Recently, many major brokerage shops (i.e., Fidelity, Vanguard, Charles Schwab) have or will release “direct indexing.” Here’s the breakdown: instead of owning an ETF that tracks a benchmark you own *most the underlying stocks in the benchmark. Software then monitors each position daily, weekly, or monthly for tax loss harvesting each position. In period of market stress, if certain securities or sectors fell a lot in value, the benefits could add up a lot more than if you just owned the ETF.

However, over time they direct index portfolios get complicated! Many clients end up owning hundreds of stocks with gains. At that point, you might have a hard time selling all these new gains. Then, with all the positions it’s harder to manage. Plus the asset based fee you are paying.

    • For example, instead of owning iShares Core S&P 500 ETF – IVV, you own the direct indexing S&P 500 through Fidelity. Their software puts you in 250 stocks. The first year they harvest $20k in losses on your $250k account. But after the third year, there are so many long-term capital gains, you can’t harvest anything, and now you are stuck in a portfolio with 250 positions that is complex and hard to manage, plus you are paying 1%.




Tax loss harvesting adds future portfolio flexibility and a war chest against capital gains in a business, real estate, or your portfolio. In addition to interest, income or short-term capital gains in your portfolio that creates taxable income every year.
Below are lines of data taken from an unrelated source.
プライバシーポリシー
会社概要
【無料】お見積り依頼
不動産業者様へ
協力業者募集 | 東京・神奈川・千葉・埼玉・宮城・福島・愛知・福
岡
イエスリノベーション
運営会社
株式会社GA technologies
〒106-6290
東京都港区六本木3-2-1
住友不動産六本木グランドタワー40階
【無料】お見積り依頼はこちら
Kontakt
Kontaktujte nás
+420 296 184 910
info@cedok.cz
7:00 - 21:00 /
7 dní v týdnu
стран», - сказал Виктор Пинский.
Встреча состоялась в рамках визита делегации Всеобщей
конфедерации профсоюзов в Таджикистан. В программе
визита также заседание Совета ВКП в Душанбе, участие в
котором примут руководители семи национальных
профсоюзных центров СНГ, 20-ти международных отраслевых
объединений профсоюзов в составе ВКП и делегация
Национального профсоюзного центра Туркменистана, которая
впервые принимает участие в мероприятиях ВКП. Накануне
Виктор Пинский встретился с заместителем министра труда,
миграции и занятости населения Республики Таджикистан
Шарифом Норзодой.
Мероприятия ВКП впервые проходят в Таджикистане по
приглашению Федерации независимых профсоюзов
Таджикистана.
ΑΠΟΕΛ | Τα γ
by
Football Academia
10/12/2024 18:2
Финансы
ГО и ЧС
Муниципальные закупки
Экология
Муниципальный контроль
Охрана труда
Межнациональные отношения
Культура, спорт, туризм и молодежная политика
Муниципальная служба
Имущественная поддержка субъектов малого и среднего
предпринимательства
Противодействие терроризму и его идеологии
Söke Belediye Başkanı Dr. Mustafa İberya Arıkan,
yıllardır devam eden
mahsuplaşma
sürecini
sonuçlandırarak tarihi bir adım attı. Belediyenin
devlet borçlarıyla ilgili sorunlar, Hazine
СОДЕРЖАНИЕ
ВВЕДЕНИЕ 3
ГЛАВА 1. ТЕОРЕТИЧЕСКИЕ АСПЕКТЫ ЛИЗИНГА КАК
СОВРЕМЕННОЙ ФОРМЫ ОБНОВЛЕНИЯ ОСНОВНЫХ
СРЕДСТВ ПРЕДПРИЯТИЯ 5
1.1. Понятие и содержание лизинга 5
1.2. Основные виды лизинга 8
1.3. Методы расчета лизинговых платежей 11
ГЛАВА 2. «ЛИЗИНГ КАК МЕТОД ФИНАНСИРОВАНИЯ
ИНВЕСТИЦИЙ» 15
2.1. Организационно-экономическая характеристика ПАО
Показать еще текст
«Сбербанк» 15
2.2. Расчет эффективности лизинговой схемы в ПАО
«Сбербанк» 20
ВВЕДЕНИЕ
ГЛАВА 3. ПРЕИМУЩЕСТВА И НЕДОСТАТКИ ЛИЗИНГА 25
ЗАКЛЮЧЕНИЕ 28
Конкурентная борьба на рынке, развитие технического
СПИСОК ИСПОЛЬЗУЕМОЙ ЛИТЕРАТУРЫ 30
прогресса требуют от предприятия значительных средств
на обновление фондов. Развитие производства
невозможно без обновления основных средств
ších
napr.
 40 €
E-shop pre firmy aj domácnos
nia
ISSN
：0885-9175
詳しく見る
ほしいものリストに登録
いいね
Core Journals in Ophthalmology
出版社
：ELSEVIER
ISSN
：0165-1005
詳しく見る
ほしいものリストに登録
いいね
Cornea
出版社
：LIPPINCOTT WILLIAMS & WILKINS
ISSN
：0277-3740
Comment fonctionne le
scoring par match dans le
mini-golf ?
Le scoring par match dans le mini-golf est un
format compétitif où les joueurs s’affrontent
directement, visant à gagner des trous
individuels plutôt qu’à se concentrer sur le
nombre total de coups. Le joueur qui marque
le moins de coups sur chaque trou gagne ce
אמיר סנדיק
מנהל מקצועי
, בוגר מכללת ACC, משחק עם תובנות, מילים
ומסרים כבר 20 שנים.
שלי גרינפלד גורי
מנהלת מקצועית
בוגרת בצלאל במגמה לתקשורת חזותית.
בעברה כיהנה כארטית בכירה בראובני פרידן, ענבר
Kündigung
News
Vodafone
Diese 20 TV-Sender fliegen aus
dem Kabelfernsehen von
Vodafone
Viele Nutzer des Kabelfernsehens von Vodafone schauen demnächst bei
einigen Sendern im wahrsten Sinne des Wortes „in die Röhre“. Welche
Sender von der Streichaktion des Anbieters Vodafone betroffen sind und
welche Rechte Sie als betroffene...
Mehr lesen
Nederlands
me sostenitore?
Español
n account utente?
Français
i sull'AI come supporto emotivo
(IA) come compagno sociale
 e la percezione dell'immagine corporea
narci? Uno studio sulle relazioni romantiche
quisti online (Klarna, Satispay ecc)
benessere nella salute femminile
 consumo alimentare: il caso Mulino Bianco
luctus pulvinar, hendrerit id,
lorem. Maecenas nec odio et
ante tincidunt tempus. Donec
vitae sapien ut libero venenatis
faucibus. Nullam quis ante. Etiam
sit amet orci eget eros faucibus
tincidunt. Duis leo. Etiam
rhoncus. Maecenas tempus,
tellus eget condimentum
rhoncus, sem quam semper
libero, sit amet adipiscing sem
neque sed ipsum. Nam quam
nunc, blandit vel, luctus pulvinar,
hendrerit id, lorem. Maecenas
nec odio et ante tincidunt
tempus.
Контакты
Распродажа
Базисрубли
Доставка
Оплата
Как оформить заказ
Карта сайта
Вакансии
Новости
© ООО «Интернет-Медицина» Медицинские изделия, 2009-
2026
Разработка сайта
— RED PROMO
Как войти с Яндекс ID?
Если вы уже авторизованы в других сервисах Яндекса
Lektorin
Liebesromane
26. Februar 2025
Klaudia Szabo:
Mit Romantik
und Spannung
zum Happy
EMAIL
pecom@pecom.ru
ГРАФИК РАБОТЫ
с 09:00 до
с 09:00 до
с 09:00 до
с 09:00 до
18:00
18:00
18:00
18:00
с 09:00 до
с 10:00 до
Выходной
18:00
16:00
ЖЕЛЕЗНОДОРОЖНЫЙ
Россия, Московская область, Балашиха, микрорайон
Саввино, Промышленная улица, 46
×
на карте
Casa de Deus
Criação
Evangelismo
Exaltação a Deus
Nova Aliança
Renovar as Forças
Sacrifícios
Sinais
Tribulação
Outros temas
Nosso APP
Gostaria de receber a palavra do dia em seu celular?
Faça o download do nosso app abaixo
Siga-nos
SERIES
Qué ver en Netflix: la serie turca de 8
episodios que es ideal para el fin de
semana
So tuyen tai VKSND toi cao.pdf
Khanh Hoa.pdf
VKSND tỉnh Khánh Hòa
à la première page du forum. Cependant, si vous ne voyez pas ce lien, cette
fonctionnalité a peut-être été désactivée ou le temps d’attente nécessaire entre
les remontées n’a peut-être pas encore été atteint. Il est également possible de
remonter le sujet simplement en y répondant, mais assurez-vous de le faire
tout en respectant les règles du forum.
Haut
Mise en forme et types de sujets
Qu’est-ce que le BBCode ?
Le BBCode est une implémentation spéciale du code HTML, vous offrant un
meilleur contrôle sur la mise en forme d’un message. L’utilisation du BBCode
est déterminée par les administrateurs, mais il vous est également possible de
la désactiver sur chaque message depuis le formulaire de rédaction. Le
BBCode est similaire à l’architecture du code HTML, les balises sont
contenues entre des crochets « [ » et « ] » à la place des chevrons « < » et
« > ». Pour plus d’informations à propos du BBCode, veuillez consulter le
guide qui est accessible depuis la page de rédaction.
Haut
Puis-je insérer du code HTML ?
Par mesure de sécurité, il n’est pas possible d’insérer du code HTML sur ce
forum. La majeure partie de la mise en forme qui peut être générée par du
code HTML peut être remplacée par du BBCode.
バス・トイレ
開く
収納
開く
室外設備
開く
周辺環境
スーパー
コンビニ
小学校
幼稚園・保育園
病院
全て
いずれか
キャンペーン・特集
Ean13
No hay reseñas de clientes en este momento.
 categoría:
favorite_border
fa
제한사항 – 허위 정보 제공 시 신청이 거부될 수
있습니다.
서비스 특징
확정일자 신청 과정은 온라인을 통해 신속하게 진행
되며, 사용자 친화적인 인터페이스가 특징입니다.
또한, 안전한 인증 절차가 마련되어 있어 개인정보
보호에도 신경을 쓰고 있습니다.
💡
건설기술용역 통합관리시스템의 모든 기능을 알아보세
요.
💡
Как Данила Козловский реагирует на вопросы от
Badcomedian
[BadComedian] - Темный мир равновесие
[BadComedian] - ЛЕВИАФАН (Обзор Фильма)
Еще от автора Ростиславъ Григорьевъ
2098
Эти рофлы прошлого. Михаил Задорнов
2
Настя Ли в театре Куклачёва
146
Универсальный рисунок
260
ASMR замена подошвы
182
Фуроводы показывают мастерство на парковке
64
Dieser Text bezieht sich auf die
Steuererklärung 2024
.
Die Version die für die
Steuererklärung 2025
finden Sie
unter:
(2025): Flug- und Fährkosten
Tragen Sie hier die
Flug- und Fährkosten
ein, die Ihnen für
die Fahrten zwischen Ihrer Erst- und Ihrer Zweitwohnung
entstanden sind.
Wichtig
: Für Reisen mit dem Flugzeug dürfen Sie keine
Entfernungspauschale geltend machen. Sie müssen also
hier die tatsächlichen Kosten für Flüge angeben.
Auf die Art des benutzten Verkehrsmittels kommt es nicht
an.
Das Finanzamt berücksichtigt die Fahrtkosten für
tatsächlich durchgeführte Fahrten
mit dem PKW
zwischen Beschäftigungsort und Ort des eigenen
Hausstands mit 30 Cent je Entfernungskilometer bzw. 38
Equal important, It also helps investors sell concentrated or low basis stock to reduce risk without having to worry about a large tax bill.

The wonders of tax-loss harvesting.

*One finer point (Damn Eric really!?) Mismatches with settlement/pricing and trading can also occur if you are buying and selling mutual funds and ETFs (Exchange Traded Funds), and not going from an ETF to ETF, or mutual fund to mutual fund.

Mutual Funds to Mutual Funds, Mutual funds can be transferred or exchanged into other mutual funds. No biggie. This is the cleanest process. But, most investors hold ETFs for their cost advantage though.

ETFs to ETFs, also, ETFs trade intra-day. If it’s a volatile day, and you sell an ETF, then, immediately buy another ETF, there’s slippage with bid-ask spreads and intra-day market movements, but it might not be too bad.

Mutual Fund to ETF, the largest issue is selling a mutual fund to buy an ETF. You have no clue what the net asset value price will be at the end of the day for the mutual fund while you buy the ETF immediately. This exact same day transaction is also disallowed at certain brokerages (i.e., Vanguard). Many brokerages will not let you trade on unsettled cash. So, you trade out of the Mutual Fund and then have to wait the WHOLE next day open to buy. What if the market rallies back after-hours…And you are in cash!?

ETF to Mutual Fund, this is also an issue trading from ETFs to mutual funds. You have no clue what the exact price in the mutual fund will be at the end of trading.

Bottom-line: mutual funds to ETFs, or ETFs to mutual funds have more factors to consider.

**Disclosure: This is my interpretation of the IRS tax code as a practitioner. Calculations and outcomes are specific to each client based on their specific facts and circumstances.  This is for educational purposes, and not intended to be advice. Please check with your own tax professional for your own personal situation.